:: TASK PROMPT ::
Which lines of the data below contain "alcool"? Please show them all.

:: EXTRACTED MATERIAL ::
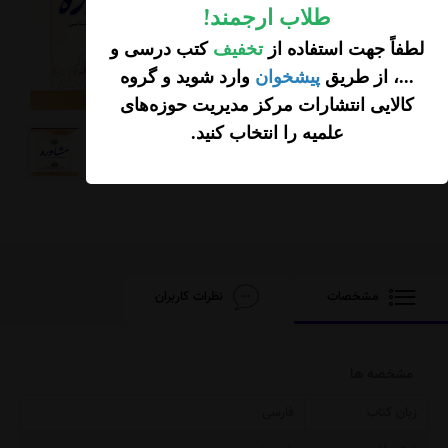
42,500 تخفیف
طلاب ارجمند
!
127,500
تومان
لطفاً جهت استفاده از
تخفیف
کتب درسی و
افزودن محصول به
...، از طریق
پیشخوان
وارد شوید و گروه
سبد خرید
کالایی انتشارات مرکز مدیریت حوزه‌های
علمیه را انتخاب کنید
.
مشخصات
نظرات کاربران
مشخصه ها
زبان کتاب
فارسی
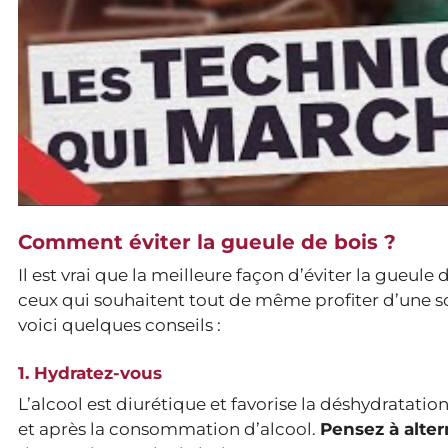
Comment éviter la gueule de bois ?
Il est vrai que la meilleure façon d’éviter la gueul
ceux qui souhaitent tout de même profiter d’une so
voici quelques conseils :
1. Hydratez-vous
L’alcool est diurétique et favorise la déshydratati
et après la consommation d’alcool.
Pensez à alte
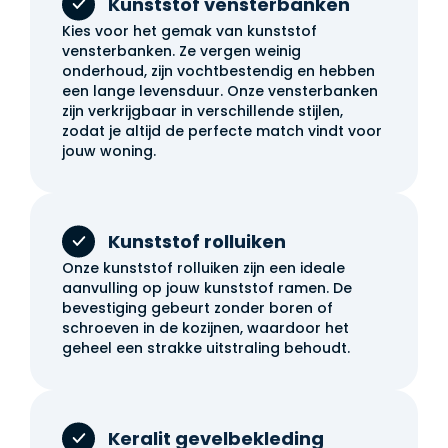
Kunststof vensterbanken
Kies voor het gemak van kunststof
vensterbanken. Ze vergen weinig
onderhoud, zijn vochtbestendig en hebben
een lange levensduur. Onze vensterbanken
zijn verkrijgbaar in verschillende stijlen,
zodat je altijd de perfecte match vindt voor
jouw woning.
Kunststof rolluiken
Onze kunststof rolluiken zijn een ideale
aanvulling op jouw kunststof ramen. De
bevestiging gebeurt zonder boren of
schroeven in de kozijnen, waardoor het
geheel een strakke uitstraling behoudt.
Keralit gevelbekleding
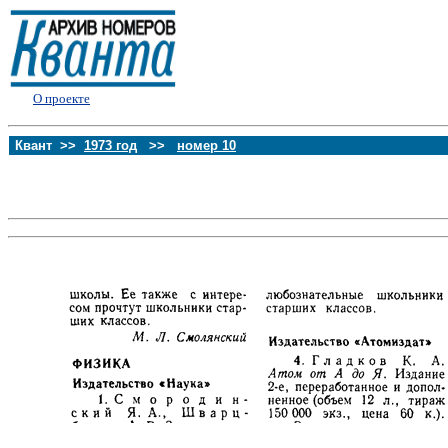
О проекте
Квант >>
1973 год
>>
номер 10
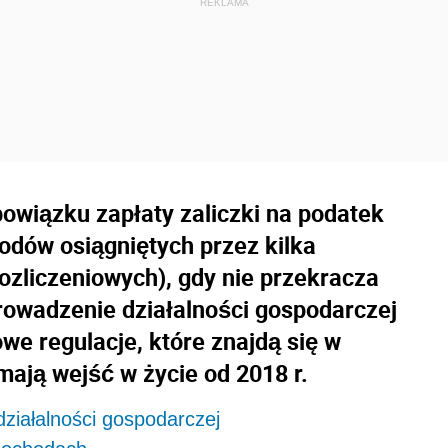
bowiązku zapłaty zaliczki na podatek
odów osiągniętych przez kilka
ozliczeniowych), gdy nie przekracza
rowadzenie działalności gospodarczej
we regulacje, które znajdą się w
 mają wejść w życie od 2018 r.
ziałalności gospodarczej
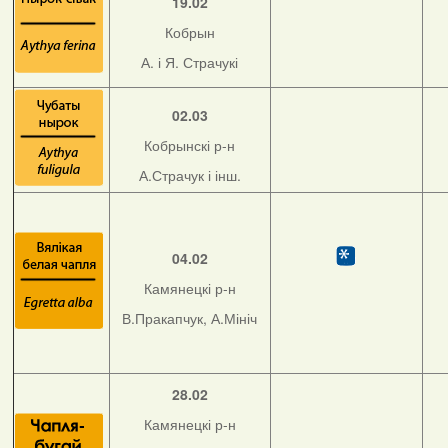
19.02
Кобрын
А. і Я. Страчукі
02.03
Кобрынскі р-н
А.Страчук і інш.
04.02
Камянецкі р-н
В.Пракапчук, А.Мініч
28.02
Камянецкі р-н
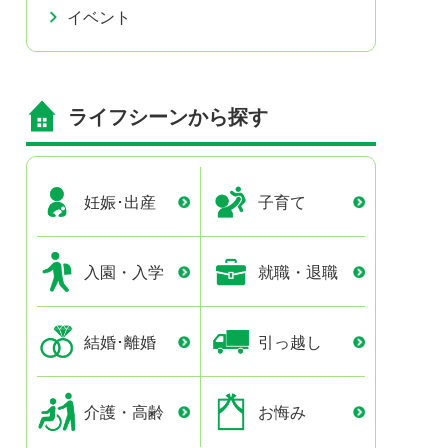
イベント
ライフシーンから探す
妊娠･出産
子育て
入園・入学
就職・退職
結婚･離婚
引っ越し
介護・高齢
お悔み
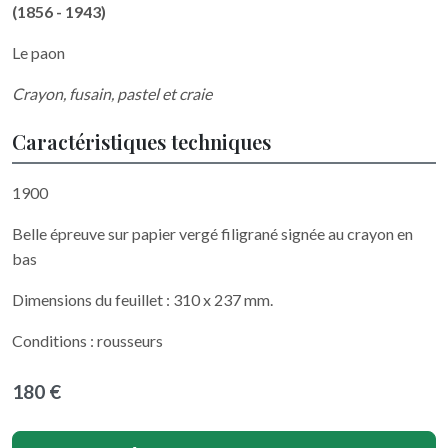
(1856 - 1943)
Le paon
Crayon, fusain, pastel et craie
Caractéristiques techniques
1900
Belle épreuve sur papier vergé filigrané signée au crayon en
bas
Dimensions du feuillet : 310 x 237 mm.
Conditions : rousseurs
180 €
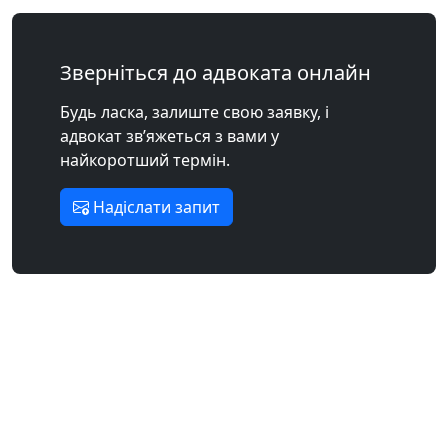
Зверніться до адвоката онлайн
Будь ласка, залиште свою заявку, і
адвокат зв’яжеться з вами у
найкоротший термін.
Надіслати запит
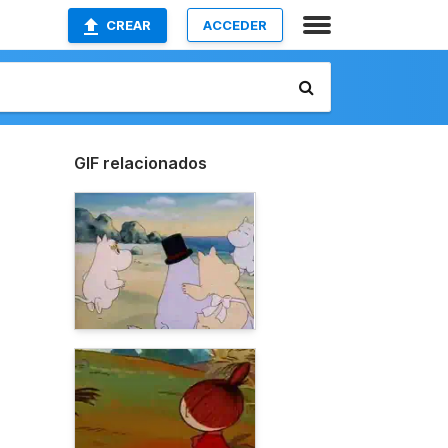
CREAR
ACCEDER
GIF relacionados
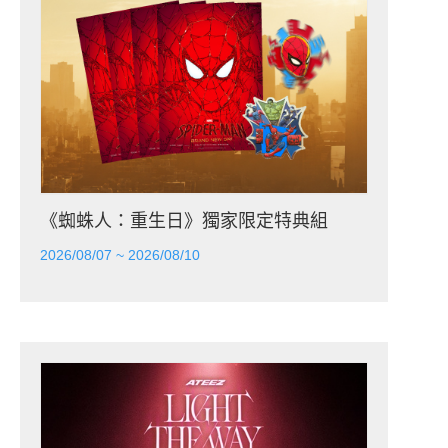
《蜘蛛人：重生日》獨家限定特典組
2026/08/07 ~ 2026/08/10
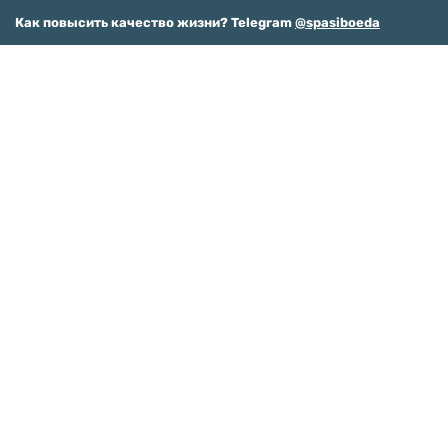
Как повысить качество жизни? Telegram
@spasiboeda
Фотографии Анна Маленко,
Telegram "Будни нутрициолога"
"СПАСИБО, еда!"
“СПАСИБО, еда!” — российский производитель низкоуглеводных
продуктов питания без глютена и сахара из Санкт-Петербурга.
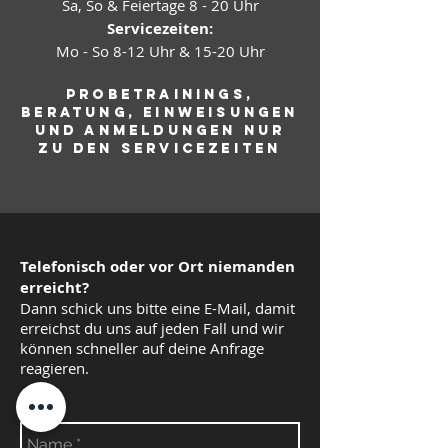
Sa, So & Feiertage 8 - 20 Uhr
Servicezeiten:
Mo - So
8-12 Uhr & 15-20 Uhr
Probetrainings,
Beratung, Einweisungen
und Anmeldungen nur
zu den
Servicezeiten
Telefonisch oder vor Ort niemanden
erreicht?
Dann schick uns bitte eine E-Mail, damit
erreichst du uns auf jeden Fall und wir
können schneller auf deine Anfrage
reagieren.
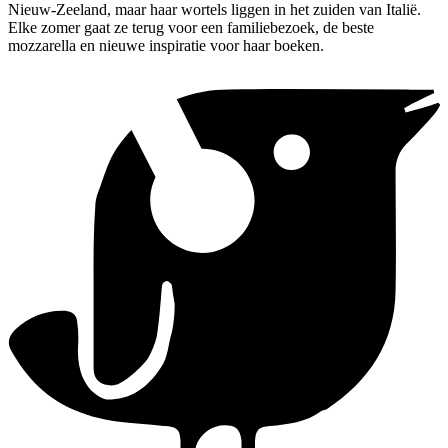
Nieuw-Zeeland, maar haar wortels liggen in het zuiden van Italië.
Elke zomer gaat ze terug voor een familiebezoek, de beste
mozzarella en nieuwe inspiratie voor haar boeken.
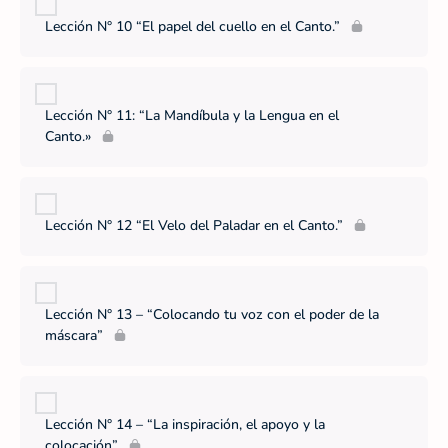
Lección N° 10 “El papel del cuello en el Canto.”
Lección N° 11: “La Mandíbula y la Lengua en el
Canto.»
Lección N° 12 “El Velo del Paladar en el Canto.”
Lección N° 13 – “Colocando tu voz con el poder de la
máscara”
Lección N° 14 – “La inspiración, el apoyo y la
colocación”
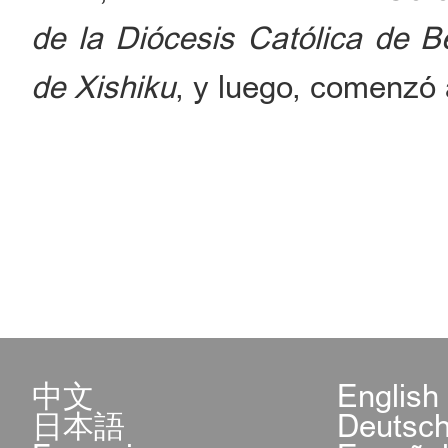
de la Diócesis Católica de Be
de Xishiku
, y luego, comenzó 
中文
English
日本語
Deutsc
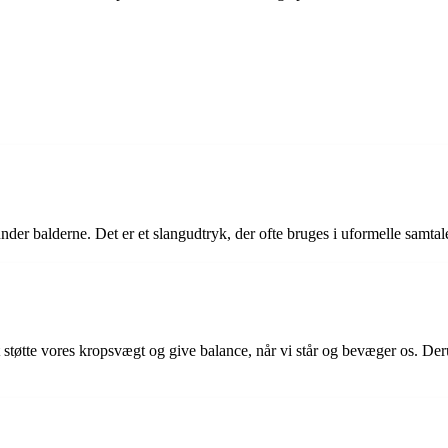
under balderne. Det er et slangudtryk, der ofte bruges i uformelle samta
støtte vores kropsvægt og give balance, når vi står og bevæger os. Derud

:: RESPONSE FOR THIS EXERCISE ::
L’alcool est diurétique et favorise la déshydratati
et après la consommation d’alcool.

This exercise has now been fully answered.